> Data shown:
####################
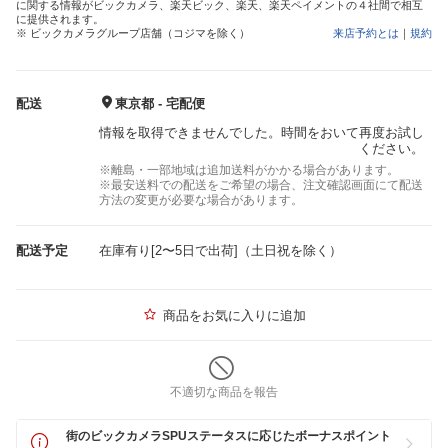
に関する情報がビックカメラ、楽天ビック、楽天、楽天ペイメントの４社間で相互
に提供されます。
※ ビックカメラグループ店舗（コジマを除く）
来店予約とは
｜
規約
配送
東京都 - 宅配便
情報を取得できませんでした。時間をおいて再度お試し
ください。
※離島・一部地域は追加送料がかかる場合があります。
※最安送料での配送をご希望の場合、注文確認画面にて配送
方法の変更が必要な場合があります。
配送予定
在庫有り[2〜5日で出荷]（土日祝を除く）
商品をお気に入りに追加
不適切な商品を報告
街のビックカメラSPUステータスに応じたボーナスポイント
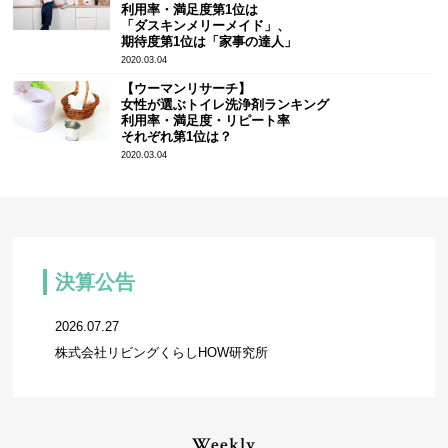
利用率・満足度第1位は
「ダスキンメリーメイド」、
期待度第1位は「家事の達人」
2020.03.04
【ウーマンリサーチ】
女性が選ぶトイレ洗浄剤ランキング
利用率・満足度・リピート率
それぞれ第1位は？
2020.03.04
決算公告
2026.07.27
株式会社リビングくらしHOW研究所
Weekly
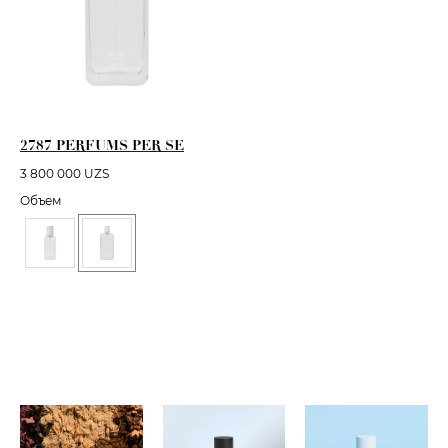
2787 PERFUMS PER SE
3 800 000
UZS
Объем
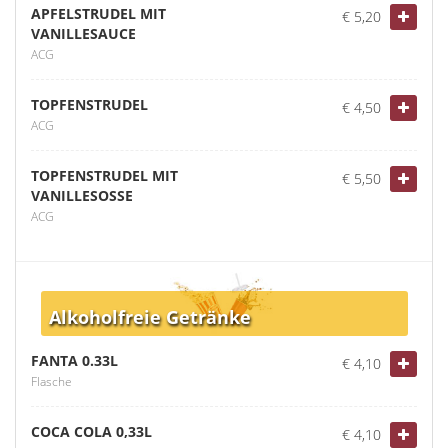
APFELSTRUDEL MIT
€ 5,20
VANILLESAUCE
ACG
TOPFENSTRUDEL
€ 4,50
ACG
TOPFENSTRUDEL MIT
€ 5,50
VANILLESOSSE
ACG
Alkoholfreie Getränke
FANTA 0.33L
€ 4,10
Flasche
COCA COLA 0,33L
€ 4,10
####################
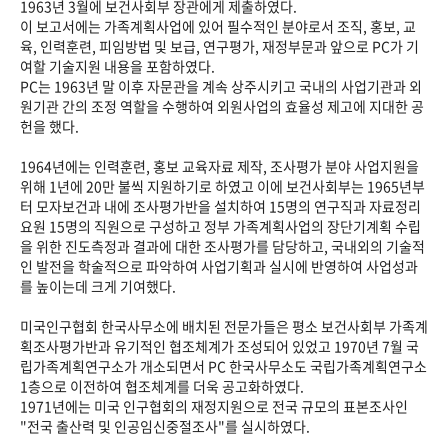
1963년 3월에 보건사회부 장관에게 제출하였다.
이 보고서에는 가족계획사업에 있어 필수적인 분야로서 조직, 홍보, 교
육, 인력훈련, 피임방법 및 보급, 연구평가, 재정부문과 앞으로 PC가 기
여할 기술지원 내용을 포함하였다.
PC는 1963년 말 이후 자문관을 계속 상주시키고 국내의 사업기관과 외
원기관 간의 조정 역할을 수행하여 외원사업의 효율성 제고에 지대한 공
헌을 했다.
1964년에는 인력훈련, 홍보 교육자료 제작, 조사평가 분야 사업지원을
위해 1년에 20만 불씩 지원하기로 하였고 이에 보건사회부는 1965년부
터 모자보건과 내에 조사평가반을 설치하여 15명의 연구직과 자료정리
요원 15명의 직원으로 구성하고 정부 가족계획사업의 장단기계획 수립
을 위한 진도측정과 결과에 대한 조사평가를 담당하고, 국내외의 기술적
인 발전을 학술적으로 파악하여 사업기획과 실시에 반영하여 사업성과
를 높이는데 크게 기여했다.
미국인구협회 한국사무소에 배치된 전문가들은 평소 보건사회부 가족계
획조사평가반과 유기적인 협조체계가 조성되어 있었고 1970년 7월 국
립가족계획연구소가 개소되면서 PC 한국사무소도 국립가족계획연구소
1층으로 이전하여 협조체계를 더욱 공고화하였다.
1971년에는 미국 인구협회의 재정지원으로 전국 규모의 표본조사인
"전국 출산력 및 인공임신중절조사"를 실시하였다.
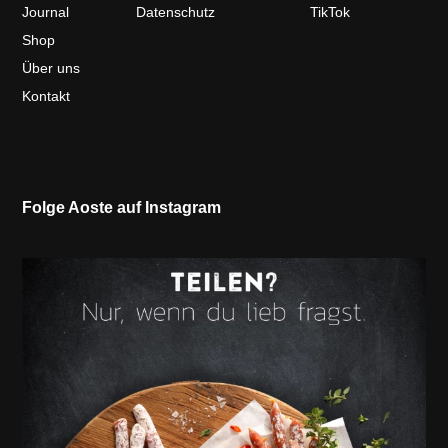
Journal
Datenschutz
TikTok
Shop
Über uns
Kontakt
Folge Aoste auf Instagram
####################
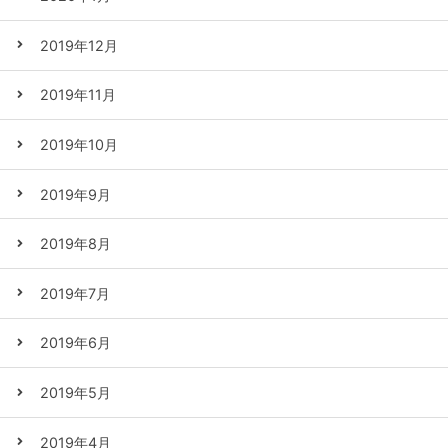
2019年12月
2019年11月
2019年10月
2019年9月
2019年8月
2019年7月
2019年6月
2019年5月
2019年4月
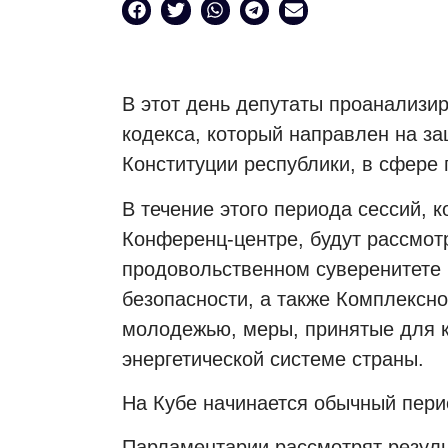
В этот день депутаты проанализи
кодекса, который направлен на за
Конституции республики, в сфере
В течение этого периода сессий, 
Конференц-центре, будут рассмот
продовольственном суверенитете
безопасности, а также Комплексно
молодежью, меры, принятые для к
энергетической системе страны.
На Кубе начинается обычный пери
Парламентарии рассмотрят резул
####################
Looking at the records above, which lines contain "인력훈련"? Copy those lines.

> Output of the task:
육, 인력훈련, 피임방법 및 보급, 연구평가, 재정부문과 앞으로 PC가 기
1964년에는 인력훈련, 홍보 교육자료 제작, 조사평가 분야 사업지원을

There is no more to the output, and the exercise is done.